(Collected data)
BEGIN

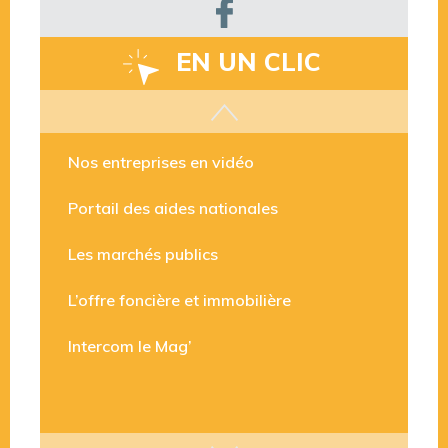
EN UN CLIC
Les aides disponibles
Nos entreprises en vidéo
Portail des aides nationales
Les marchés publics
L’offre foncière et immobilière
Intercom le Mag’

END

» **The problem**: Copy out the lines above with "aides" in them.

» **Written reply**:
Les aides disponibles
Portail des aides nationales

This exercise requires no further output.